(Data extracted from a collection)
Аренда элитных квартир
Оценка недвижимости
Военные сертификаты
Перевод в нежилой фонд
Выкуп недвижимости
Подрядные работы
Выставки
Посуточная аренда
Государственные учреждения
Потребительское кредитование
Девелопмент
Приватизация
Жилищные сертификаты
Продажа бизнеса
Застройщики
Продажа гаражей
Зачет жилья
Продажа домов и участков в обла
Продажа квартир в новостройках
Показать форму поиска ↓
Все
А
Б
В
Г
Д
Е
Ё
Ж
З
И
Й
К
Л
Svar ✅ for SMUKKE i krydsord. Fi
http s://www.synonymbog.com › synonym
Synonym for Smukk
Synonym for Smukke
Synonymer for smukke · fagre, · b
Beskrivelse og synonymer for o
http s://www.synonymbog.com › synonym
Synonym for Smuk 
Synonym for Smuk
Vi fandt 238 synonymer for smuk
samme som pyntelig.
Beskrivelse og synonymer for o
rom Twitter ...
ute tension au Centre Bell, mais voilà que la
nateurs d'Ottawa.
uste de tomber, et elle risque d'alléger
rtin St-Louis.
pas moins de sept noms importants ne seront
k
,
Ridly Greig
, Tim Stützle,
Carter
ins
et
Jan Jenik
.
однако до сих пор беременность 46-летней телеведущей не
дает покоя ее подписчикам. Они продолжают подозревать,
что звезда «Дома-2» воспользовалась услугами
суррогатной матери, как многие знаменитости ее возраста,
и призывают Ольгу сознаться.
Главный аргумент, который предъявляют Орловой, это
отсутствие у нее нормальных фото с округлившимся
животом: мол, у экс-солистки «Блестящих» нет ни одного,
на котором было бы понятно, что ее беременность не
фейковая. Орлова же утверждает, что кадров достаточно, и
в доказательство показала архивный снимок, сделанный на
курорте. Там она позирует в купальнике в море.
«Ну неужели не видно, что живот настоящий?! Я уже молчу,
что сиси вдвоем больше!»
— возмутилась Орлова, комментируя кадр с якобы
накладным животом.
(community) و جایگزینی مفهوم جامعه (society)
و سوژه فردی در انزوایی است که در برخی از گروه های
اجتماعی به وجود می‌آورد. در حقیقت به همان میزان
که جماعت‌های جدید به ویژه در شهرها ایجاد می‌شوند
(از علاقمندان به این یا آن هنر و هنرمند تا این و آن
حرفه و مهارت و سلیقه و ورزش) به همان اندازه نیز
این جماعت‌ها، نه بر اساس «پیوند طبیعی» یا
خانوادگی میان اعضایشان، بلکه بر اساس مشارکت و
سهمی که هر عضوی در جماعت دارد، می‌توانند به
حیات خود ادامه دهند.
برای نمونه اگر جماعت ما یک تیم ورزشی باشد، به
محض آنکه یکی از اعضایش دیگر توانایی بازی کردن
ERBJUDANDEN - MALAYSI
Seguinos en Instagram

What needs to be done
In the records above, find each line holding "беременность" and copy it.

Reply to the exercise
однако до сих пор беременность 46-летней телеведущей не
на котором было бы понятно, что ее беременность не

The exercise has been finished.